Just Rural Transition Vision and Principles
Feeding a growing population by 2030, while protecting natural systems which sustain life, as rural and indigenous communities, food production and key ecosystems come under growing stresses from climate change.
We have under a decade to change the way we produce food and use natural resources if we are to feed a growing global population by 2030 while avoiding catastrophic degradation of the environment.
A new approach can turn this challenge into an opportunity by placing food, land use, and natural ecosystems at the centre of efforts to realise the Sustainable Development Goals and the Paris Agreement on climate change.
By 2030, based on our respective capabilities and circumstances, we commit to doing our part to transform how we produce and consume food, steward our land, and use our natural resources.
We will do this in a way which enhances resilient livelihoods and creates jobs in the rural economy; encourages sustainable food production; promotes good stewardship of land, forests, oceans, and the protection and restoration of critical ecosystems; and rewards people for the actions they take to protect the environment.
We will put in place policies, regulations, plans, and incentives, which:
- Support farming, fishing, livestock-keeping, and indigenous communities to adapt; and realise the potential of good stewardship of land, oceans, and natural resources to build resilience and mitigate climate change;
- Provide sustainable, healthy and affordable food for all people, through culturally-appropriate food systems;
- Halve global food loss and waste from 2019 levels;
- Recognise the full value of natural capital to human health and wellbeing;
- Halt the degradation of critical ecosystems and loss of biodiversity;
- Deliver up to a third of the required reduction in global carbon emissions;
- Mobilise significant public and private finance in support of our vision.
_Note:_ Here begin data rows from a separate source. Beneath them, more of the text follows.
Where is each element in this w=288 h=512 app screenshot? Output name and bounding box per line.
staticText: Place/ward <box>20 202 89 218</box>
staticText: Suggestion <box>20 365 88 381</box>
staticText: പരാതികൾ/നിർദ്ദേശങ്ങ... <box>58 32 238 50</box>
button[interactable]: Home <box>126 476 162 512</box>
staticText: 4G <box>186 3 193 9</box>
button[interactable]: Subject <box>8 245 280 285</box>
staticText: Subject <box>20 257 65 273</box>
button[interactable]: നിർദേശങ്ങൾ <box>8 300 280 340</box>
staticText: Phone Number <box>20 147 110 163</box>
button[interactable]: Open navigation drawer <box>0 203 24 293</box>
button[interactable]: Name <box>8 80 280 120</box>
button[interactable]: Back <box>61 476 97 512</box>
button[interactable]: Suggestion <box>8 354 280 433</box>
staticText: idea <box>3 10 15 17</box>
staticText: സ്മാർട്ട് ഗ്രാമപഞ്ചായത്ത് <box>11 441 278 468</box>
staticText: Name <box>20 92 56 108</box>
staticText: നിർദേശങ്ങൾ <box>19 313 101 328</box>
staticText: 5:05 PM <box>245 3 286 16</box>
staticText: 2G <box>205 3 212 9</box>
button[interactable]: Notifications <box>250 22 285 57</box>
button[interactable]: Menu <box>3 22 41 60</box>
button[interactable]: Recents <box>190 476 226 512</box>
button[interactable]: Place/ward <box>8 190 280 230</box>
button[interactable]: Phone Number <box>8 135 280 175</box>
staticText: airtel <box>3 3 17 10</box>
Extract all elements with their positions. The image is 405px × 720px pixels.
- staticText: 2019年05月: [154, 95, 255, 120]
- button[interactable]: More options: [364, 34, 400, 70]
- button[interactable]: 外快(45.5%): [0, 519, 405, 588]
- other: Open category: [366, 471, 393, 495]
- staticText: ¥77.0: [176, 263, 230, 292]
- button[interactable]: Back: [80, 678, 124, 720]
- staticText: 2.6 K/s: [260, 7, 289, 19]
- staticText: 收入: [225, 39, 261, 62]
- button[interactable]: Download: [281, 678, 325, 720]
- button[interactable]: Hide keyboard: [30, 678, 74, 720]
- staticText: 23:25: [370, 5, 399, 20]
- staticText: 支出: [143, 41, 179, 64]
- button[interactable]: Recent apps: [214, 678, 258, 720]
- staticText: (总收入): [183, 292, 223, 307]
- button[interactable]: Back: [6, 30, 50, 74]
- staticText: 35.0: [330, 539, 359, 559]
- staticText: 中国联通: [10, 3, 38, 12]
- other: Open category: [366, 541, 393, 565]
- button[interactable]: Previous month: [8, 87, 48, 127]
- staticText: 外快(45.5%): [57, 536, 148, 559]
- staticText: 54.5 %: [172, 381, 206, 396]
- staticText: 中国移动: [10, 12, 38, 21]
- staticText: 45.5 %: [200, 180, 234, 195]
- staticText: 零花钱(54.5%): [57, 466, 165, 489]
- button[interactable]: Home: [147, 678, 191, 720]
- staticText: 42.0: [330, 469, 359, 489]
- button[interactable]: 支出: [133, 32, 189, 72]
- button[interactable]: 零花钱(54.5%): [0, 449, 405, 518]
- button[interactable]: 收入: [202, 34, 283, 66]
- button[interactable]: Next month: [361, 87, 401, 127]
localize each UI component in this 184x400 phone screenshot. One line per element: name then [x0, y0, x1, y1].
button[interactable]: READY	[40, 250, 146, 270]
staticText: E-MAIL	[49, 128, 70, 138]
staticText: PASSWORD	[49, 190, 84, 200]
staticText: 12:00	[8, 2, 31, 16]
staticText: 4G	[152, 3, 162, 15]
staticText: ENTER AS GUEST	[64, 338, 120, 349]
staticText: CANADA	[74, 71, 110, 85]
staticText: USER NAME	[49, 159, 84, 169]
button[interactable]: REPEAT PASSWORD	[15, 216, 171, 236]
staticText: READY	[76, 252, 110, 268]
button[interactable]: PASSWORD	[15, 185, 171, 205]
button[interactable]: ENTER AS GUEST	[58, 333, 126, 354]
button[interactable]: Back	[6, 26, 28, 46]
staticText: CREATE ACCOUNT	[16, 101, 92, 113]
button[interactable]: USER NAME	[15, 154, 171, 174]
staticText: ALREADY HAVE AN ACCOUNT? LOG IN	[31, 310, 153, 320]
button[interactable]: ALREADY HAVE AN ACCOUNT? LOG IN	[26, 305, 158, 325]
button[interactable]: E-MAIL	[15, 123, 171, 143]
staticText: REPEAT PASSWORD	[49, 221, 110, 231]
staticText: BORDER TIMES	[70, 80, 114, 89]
This will support the Call for Action: Raising Ambition on Climate Adaptation and Resilience and Nature-Based Solutions for Climate Manifesto, set out at the 2019 UN Climate Action Summit.
Governments, international organisations, companies, investors, civil society organisations, and local and indigenous communities must deepen collaboration to realise this vision by:
Developing aspirational, long-term targets and pathways to align food production, national dietary guidelines, agriculture and land use, forests and water with sustainable development and climate goals. These should cover domestically produced sustainable and healthy food, as well as the impact of imports, foreign aid, and investments.
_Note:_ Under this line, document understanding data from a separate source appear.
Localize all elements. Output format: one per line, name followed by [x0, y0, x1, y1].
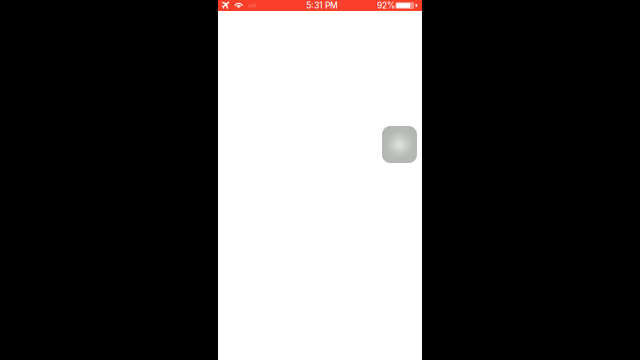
staticText: 92%	[377, 0, 395, 11]
staticText: 5:31 PM	[306, 0, 338, 11]
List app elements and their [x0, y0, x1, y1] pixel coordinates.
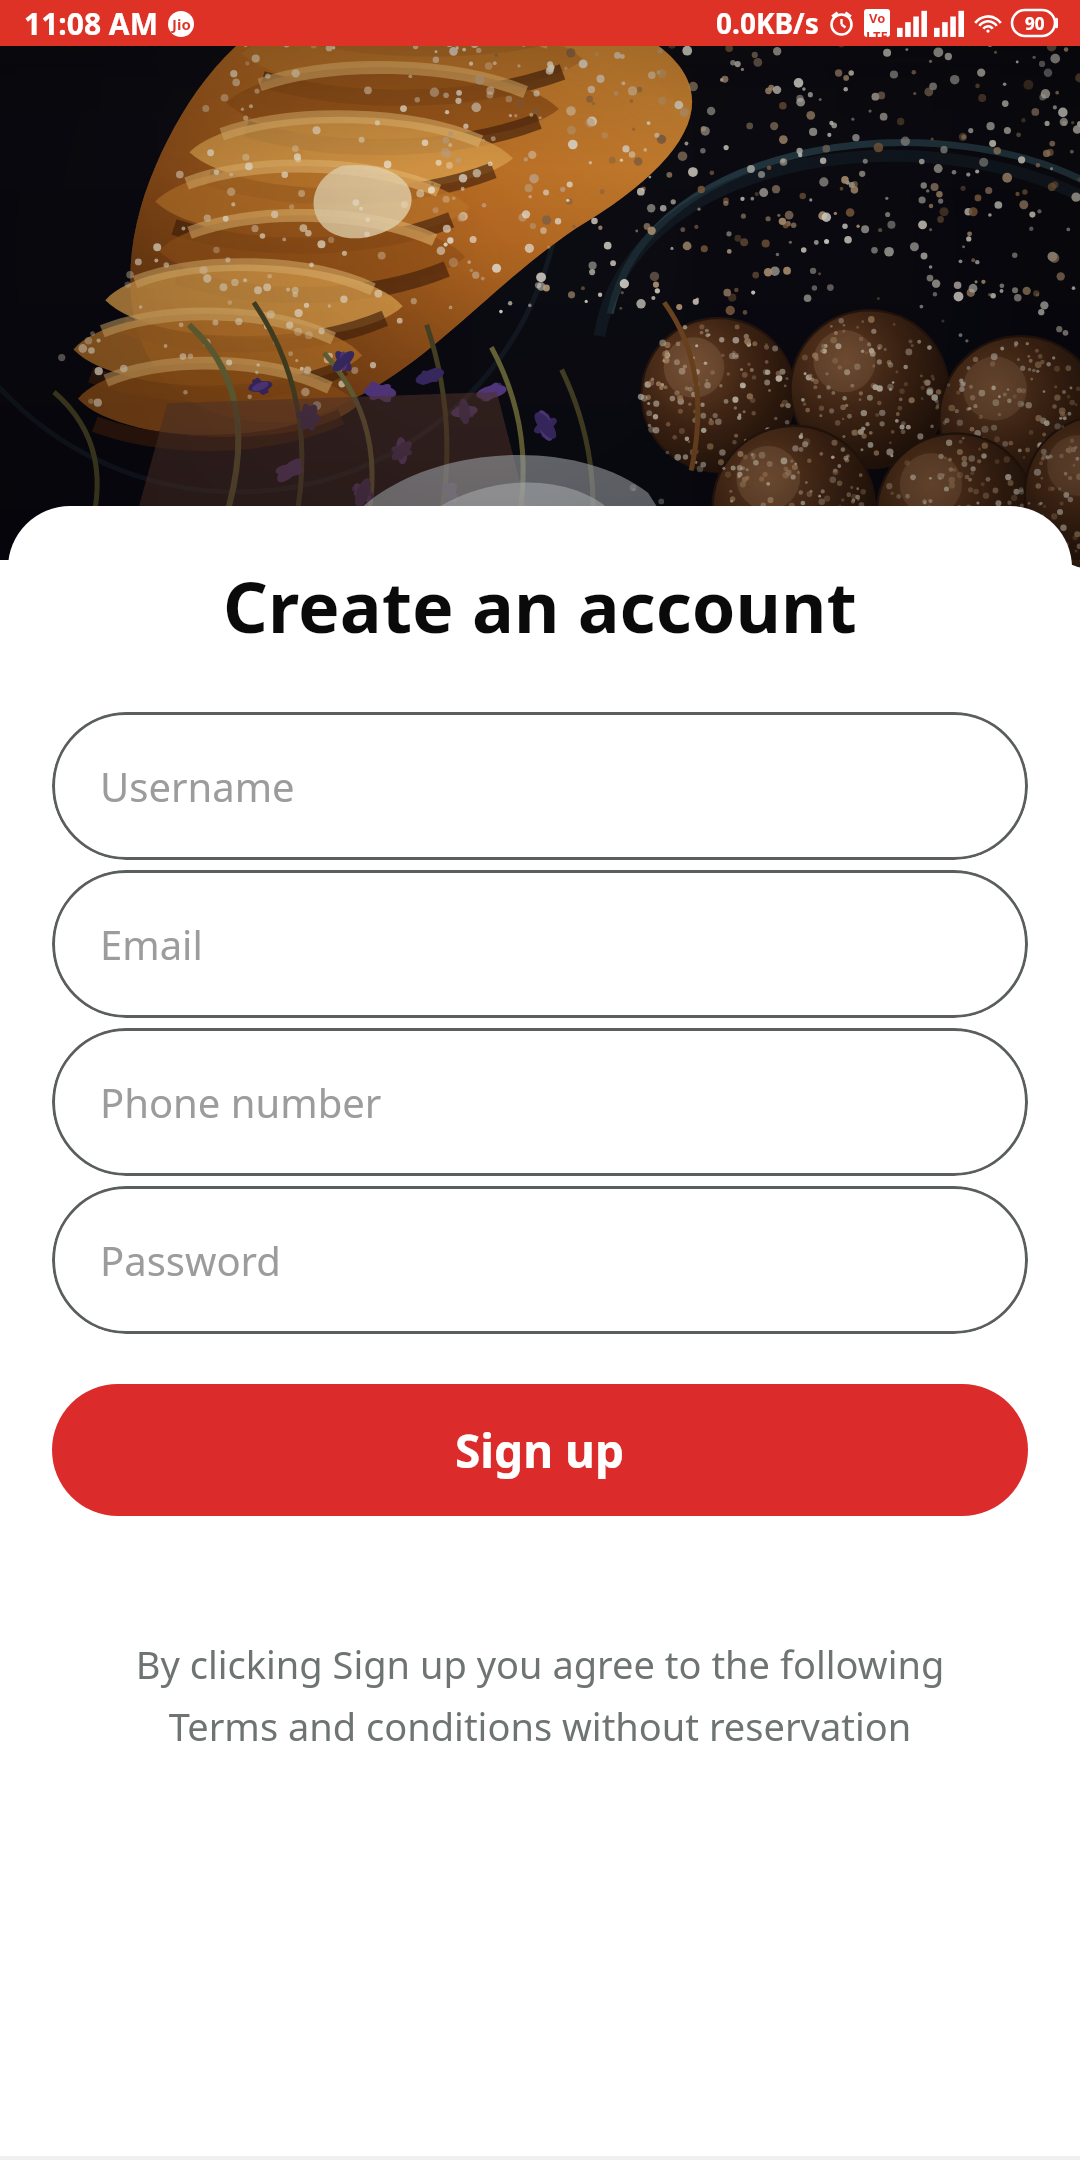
- button[interactable]: Sign up: [52, 1384, 1028, 1516]
- staticText: Password: [100, 1233, 281, 1287]
- staticText: 90: [1025, 12, 1045, 35]
- button[interactable]: Phone number: [52, 1028, 1028, 1176]
- staticText: Vo: [869, 9, 886, 27]
- button[interactable]: Password: [52, 1186, 1028, 1334]
- button[interactable]: Username: [52, 712, 1028, 860]
- staticText: 11:08 AM: [24, 3, 158, 44]
- staticText: Jio: [172, 14, 191, 34]
- staticText: Sign up: [455, 1419, 625, 1482]
- staticText: 0.0KB/s: [716, 4, 819, 42]
- staticText: LTE: [866, 27, 888, 37]
- staticText: Username: [100, 759, 295, 813]
- staticText: Phone number: [100, 1075, 382, 1129]
- staticText: By clicking Sign up you agree to the fol…: [68, 1638, 1012, 1690]
- staticText: Email: [100, 917, 203, 971]
- staticText: Create an account: [8, 558, 1072, 653]
- staticText: Terms and conditions without reservation: [68, 1700, 1012, 1752]
- button[interactable]: Email: [52, 870, 1028, 1018]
Strengthening land use planning and governance to manage competition and trade-offs across different land uses, support indigenous and community land tenure, and deliver national economic, social, rights, health, and environmental goals which enhance long-term resilience of economies, communities, and ecosystems.
Implementing policy, fiscal, and regulatory reform to enable and accelerate the transition to resilient and sustainable food and land use. This includes fully valuing and pricing natural capital, repurposing agricultural subsidies, and social assistance to guarantee access to affordable and nutritious food for lower income groups.
Prioritising greater investment in insurance, innovation, and agricultural research and development to help local and indigenous communities and vulnerable populations build resilience. Capital and knowledge, including indigenous people’s traditional knowledge, must be mobilised in support of this goal.
Embedding a strong focus on job creation, equity, and social justice within the transition to sustainable food systems, just land use, and the provision of sustainable and healthy diets.